Assignment
Whenever a line in the records below holds the string "custodia", copy it out.

Extracted page text data:
+++++

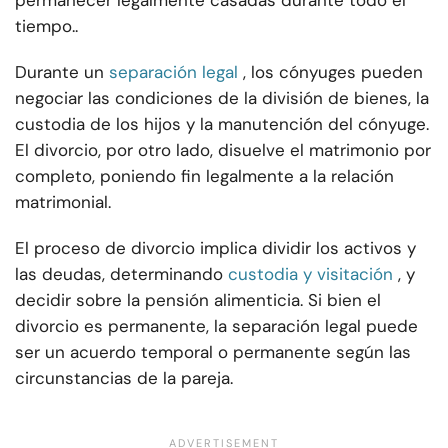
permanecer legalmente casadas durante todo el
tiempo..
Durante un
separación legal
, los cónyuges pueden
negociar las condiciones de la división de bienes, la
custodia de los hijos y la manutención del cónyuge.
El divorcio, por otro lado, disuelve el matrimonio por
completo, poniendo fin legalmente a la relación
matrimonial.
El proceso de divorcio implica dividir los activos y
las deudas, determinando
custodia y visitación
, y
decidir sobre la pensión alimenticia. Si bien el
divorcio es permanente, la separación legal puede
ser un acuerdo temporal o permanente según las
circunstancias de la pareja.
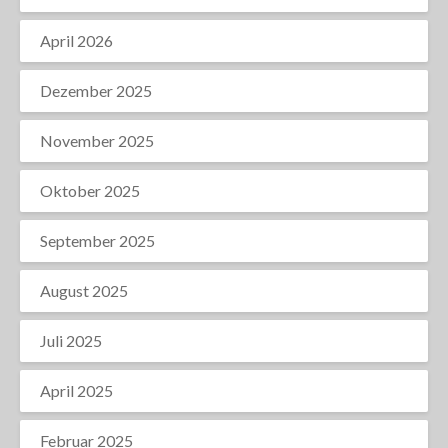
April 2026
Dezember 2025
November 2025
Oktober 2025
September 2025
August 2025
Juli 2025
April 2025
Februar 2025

+++++

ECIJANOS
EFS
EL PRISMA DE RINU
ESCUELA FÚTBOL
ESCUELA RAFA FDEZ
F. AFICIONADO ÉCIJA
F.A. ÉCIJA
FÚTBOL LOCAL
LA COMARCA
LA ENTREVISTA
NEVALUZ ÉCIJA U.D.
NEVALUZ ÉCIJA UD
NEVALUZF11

+++++

Solution
custodia de los hijos y la manutención del cónyuge.
custodia y visitación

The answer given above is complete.